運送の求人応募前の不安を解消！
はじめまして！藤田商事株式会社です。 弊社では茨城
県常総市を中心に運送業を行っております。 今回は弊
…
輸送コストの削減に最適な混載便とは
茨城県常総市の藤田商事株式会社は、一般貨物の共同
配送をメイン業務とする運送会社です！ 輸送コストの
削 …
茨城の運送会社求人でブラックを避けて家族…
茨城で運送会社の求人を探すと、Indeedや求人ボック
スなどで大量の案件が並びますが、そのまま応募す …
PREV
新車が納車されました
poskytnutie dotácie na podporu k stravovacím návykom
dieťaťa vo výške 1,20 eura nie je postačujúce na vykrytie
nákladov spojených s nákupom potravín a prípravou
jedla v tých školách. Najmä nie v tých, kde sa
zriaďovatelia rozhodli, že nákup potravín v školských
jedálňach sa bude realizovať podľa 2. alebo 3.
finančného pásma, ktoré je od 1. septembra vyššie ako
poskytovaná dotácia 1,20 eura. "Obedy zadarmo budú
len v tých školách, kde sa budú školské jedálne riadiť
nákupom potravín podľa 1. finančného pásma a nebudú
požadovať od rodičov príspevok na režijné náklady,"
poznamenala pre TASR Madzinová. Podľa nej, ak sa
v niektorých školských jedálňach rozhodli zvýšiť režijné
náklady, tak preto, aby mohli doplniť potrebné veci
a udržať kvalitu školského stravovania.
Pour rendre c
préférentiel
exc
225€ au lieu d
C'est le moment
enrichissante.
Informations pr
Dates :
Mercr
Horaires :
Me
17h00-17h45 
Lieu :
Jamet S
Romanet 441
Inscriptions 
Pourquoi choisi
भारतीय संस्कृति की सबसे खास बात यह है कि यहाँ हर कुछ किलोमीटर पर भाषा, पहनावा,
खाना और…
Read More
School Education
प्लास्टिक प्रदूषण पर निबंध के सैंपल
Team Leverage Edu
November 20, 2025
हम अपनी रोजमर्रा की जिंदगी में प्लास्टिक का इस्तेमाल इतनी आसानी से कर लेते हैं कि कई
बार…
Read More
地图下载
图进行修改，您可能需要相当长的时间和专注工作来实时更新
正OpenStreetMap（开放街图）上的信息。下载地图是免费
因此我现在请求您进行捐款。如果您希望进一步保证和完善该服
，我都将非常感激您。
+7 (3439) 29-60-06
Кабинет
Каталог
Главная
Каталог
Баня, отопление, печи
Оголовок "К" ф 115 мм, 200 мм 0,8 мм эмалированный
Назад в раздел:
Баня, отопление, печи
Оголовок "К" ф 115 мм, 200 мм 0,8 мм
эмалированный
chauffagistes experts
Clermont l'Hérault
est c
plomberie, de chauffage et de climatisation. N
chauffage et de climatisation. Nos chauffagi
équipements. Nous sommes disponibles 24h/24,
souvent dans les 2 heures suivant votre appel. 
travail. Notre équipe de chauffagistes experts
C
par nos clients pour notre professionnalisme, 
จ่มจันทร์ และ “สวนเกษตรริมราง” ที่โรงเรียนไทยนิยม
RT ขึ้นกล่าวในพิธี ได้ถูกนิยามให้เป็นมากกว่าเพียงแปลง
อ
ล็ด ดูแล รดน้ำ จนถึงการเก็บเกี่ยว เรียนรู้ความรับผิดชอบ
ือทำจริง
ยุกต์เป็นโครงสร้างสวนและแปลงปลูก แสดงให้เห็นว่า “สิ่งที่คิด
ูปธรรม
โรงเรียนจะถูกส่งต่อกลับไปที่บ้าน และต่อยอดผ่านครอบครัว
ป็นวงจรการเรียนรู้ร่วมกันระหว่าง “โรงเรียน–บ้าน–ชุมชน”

• • •

• _Aim of the exercise_:
Print the lines from the one containing "plomberie, de chauffage" through the end of the material, word for word, and nothing else.

• _Expected answer_:
plomberie, de chauffage et de climatisation. N
chauffage et de climatisation. Nos chauffagi
équipements. Nous sommes disponibles 24h/24,
souvent dans les 2 heures suivant votre appel. 
travail. Notre équipe de chauffagistes experts
C
par nos clients pour notre professionnalisme, 
จ่มจันทร์ และ “สวนเกษตรริมราง” ที่โรงเรียนไทยนิยม
RT ขึ้นกล่าวในพิธี ได้ถูกนิยามให้เป็นมากกว่าเพียงแปลง
อ
ล็ด ดูแล รดน้ำ จนถึงการเก็บเกี่ยว เรียนรู้ความรับผิดชอบ
ือทำจริง
ยุกต์เป็นโครงสร้างสวนและแปลงปลูก แสดงให้เห็นว่า “สิ่งที่คิด
ูปธรรม
โรงเรียนจะถูกส่งต่อกลับไปที่บ้าน และต่อยอดผ่านครอบครัว
ป็นวงจรการเรียนรู้ร่วมกันระหว่าง “โรงเรียน–บ้าน–ชุมชน”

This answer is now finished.